▶ _Work required_
From the entries below, gather every line containing the string "relative".

===== The input

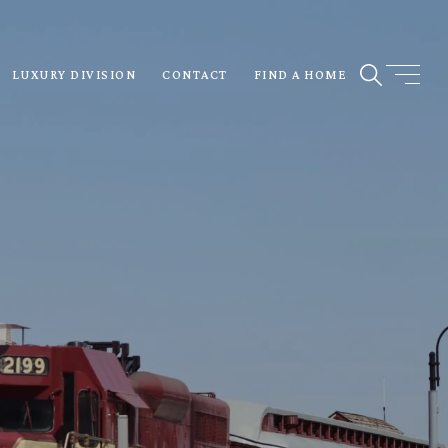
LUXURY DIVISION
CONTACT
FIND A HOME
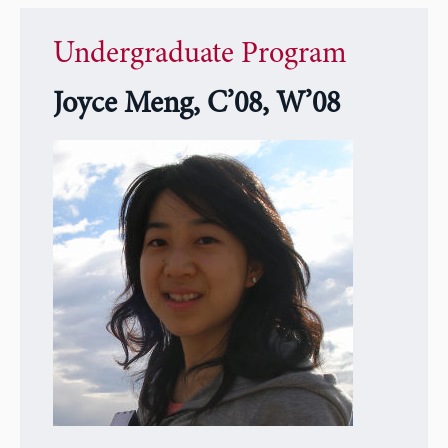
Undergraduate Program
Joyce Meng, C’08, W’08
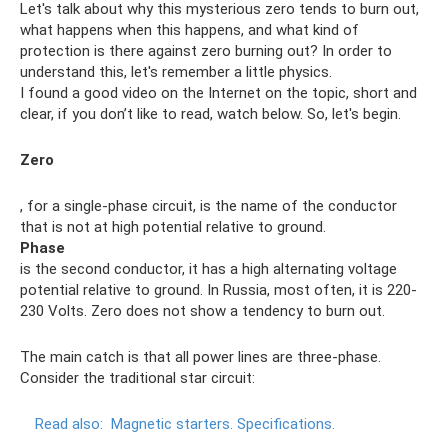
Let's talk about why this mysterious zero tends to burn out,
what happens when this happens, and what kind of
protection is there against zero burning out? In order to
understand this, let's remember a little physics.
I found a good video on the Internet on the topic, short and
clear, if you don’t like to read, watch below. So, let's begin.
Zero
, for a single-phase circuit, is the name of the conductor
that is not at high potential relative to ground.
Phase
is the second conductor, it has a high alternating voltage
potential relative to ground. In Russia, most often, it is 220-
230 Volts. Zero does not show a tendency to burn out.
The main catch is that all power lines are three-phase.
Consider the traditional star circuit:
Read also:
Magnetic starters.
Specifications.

==========

▶ _Response to this task_
that is not at high potential relative to ground.
potential relative to ground. In Russia, most often, it is 220-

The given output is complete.